Dear Lane Bryant*,
While I am Australian and don’t have access to your stores regularly, I am still however one of your customers. I travel to the US every few years, and buy up big when I do, because the clothes are priced better and are of a better quality than many I can find here. I also purchase your bras regularly via a friend in the US, and should you offer international shipping, I would be a shopper there too.
I am a fat woman. I am a very fat woman in fact. But I am a very fat woman with plenty of money to spend on clothes and accessories.
However, I am not ashamed of my fat.
In fact, I can even laugh at the subject of fatness, because there is no shame in fat despite much of the mainstream media implying that there should be.
Which is why I am dismayed at your tweet earlier that is clearly disapproval at this shirt design by Natalie Perkins.
Now I know that the Australian sense of humour doesn’t always translate across the oceans. I learnt that the hard way myself when first in the US. Perhaps the design is not to your taste, that is ok too, taste is a subjective thing. But a little look around at the culture of where the design was coming from would have told you the intentions and story of the design. Where did you hear about the link? Did you look for information about the artist and find out anything about them before you made public criticism of their work? Did you consider who was purchasing the design and whether or not any of those might also be your customers?

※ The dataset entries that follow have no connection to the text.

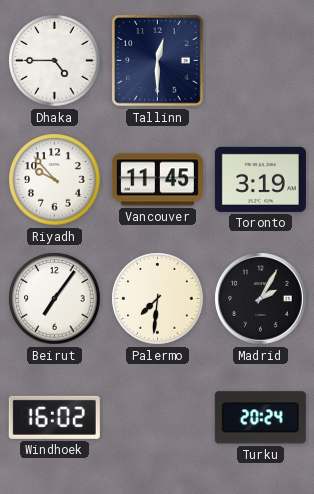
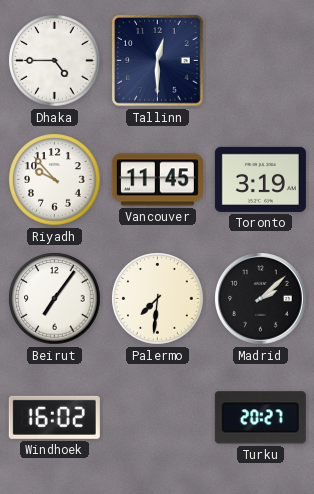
Madrid: 2:05 -> 2:08
Turku: 20:24 -> 20:27
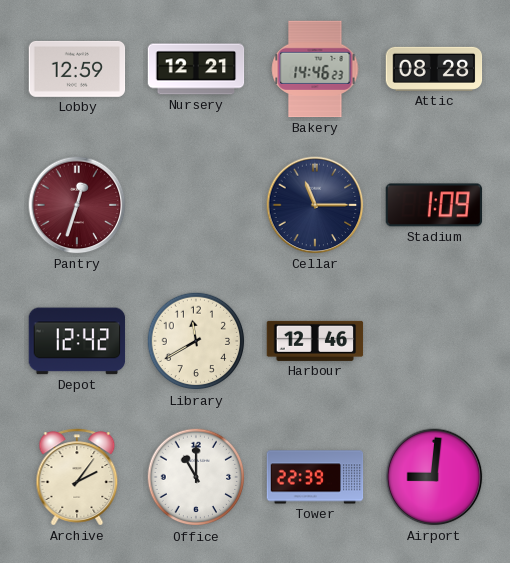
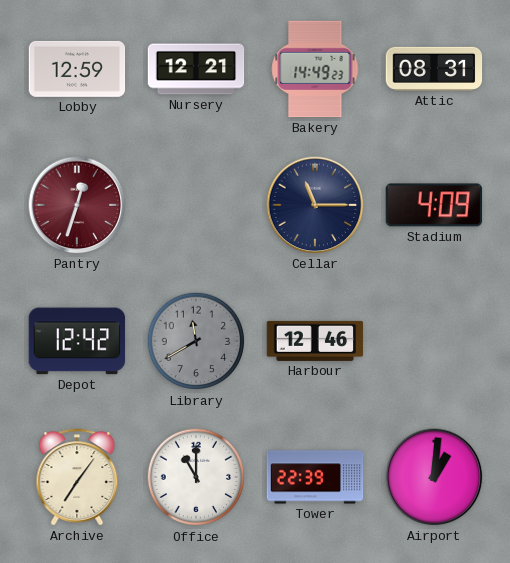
Bakery: 14:46 -> 14:49
Attic: 08:28 -> 08:31
Stadium: 1:09 -> 4:09
Library dial: cream -> grey
Archive: 2:06 -> 7:06
Airport: 9:01 -> 1:01
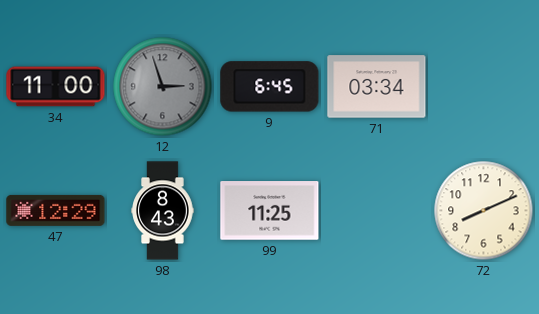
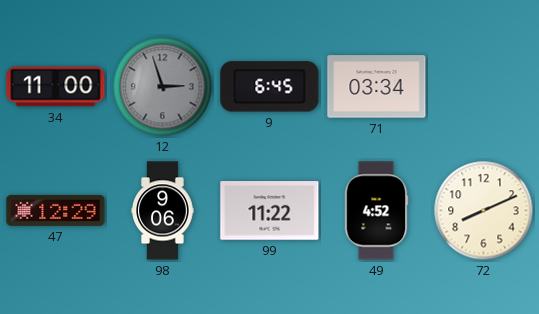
98: 8:43 -> 9:06
99: 11:25 -> 11:22
49: none -> 4:52
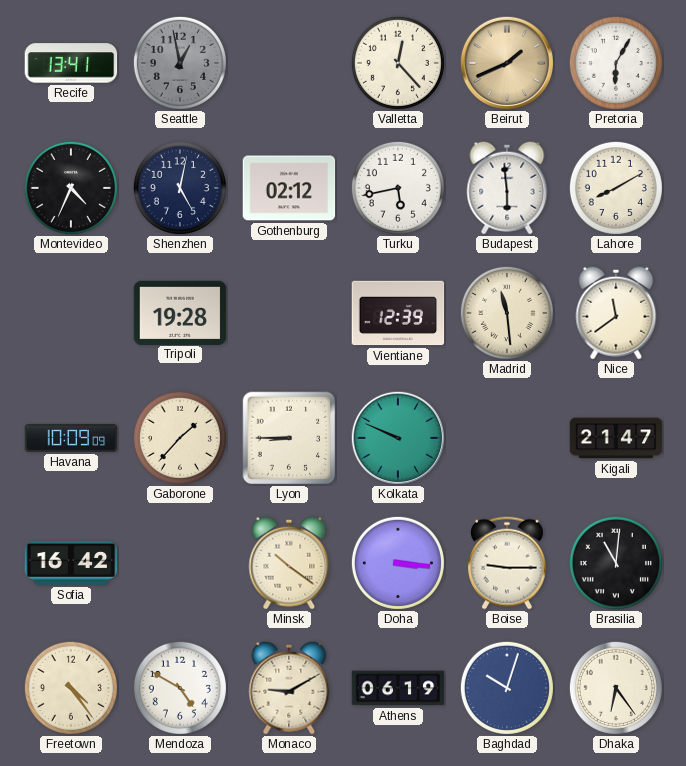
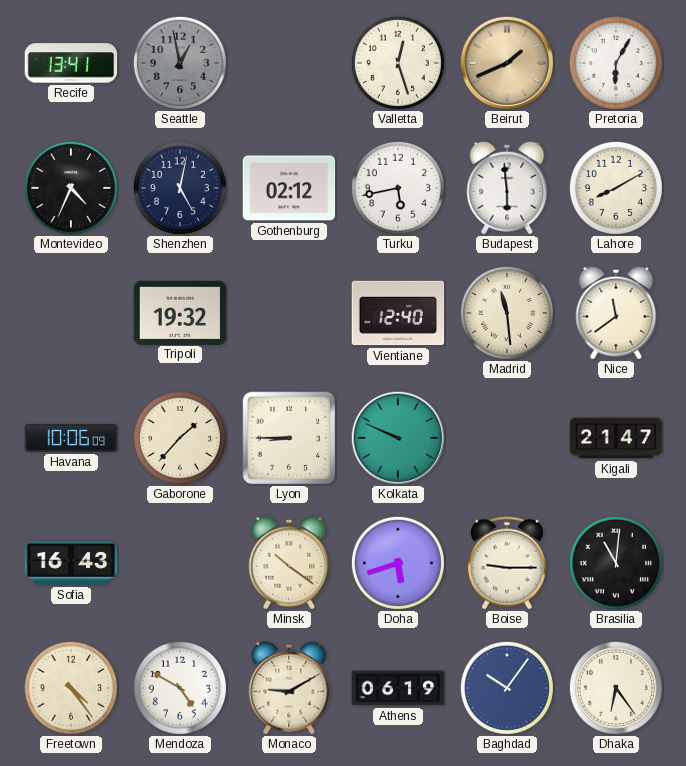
Valletta: 12:23 -> 12:27
Tripoli: 19:28 -> 19:32
Vientiane: 12:39 -> 12:40
Havana: 10:09 -> 10:06
Sofia: 16:42 -> 16:43
Doha: 3:16 -> 5:42
Baghdad: 10:03 -> 10:06
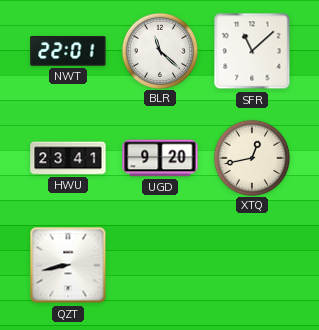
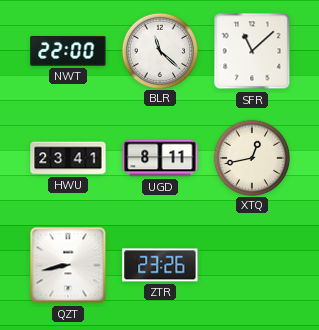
NWT: 22:01 -> 22:00
UGD: 9:20 -> 8:11
ZTR: none -> 23:26
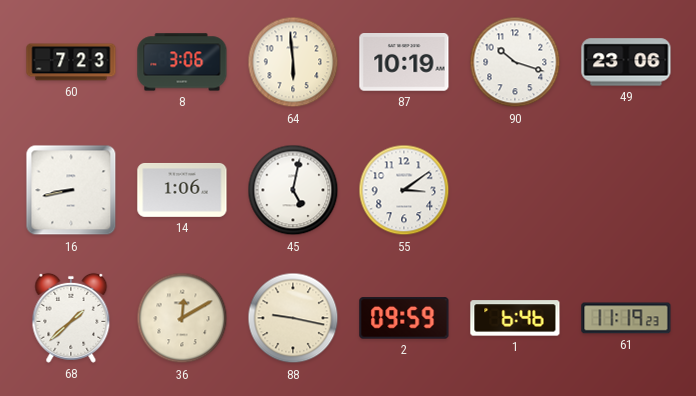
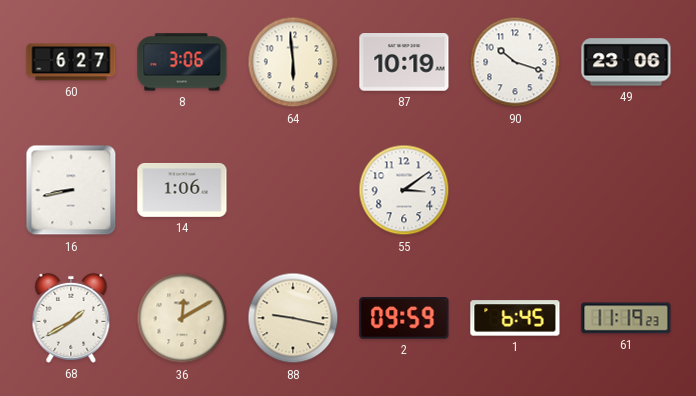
60: 7:23 -> 6:27
45: 5:02 -> none
68: 1:38 -> 1:40
1: 6:46 -> 6:45
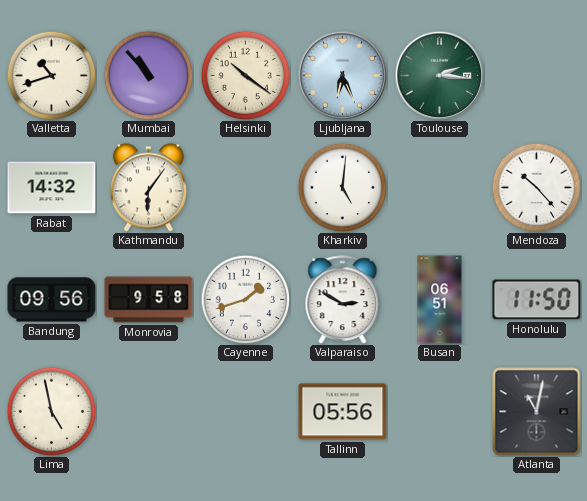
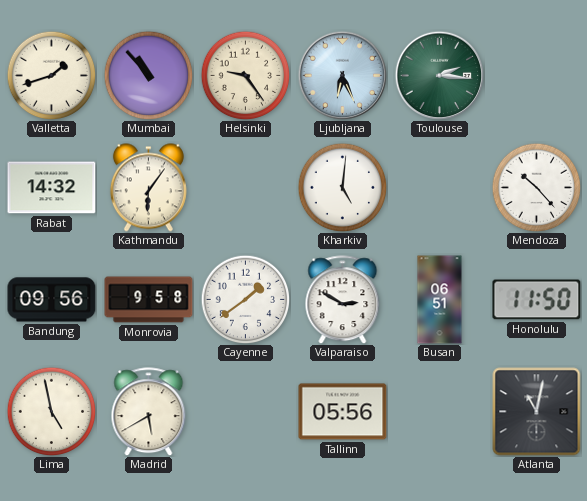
Valletta: 10:42 -> 1:42
Helsinki: 10:21 -> 9:24
Cayenne: 1:42 -> 1:39
Madrid: none -> 5:40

The thing is, your customers are fat. They pretty much have to be fat to want or need your product. So wouldn’t it be wise to celebrate those customers? To show some respect for who they are and what they want?
By using euphamisms such as “curvy” and “real women”, you’re implying that “fat” is somehow shameful or negative. By avoiding any connection to the word “fat”, you’re implying that you don’t want fat people as your customers. However, your product is entirely designed for fat people… and fat people only. Please do not pretend that your customers are not fat people, or that you’re not selling your product to fat people. It’s insulting to us and it’s insulting to you.
Instead, if you want a loyal, happy-to-spend customer base, try embracing the very people who make up your core demographic by appreciating them for who they are, as they are.
There is a myth in marketing that you have to create a desire for something other than reality to sell a product. That by making people feel bad about themselves, they spend money on trying to achieve something that they are not. I want to challenge that thinking. I believe that if a company is willing to sell acceptance, and embrace their customers for who they are, to celebrate those customers, they’re building a positive customer experience. When I go shopping, that’s what I’m looking for. That’s what I’m going to want more of when I find it. That is what is going to encourage me to spend more. Not being made feel bad for who I am.
Have the courage to make a difference Lane Bryant*. You will be glad you did in the long run.
*This actually goes for all companies wishing to sell to a fat market.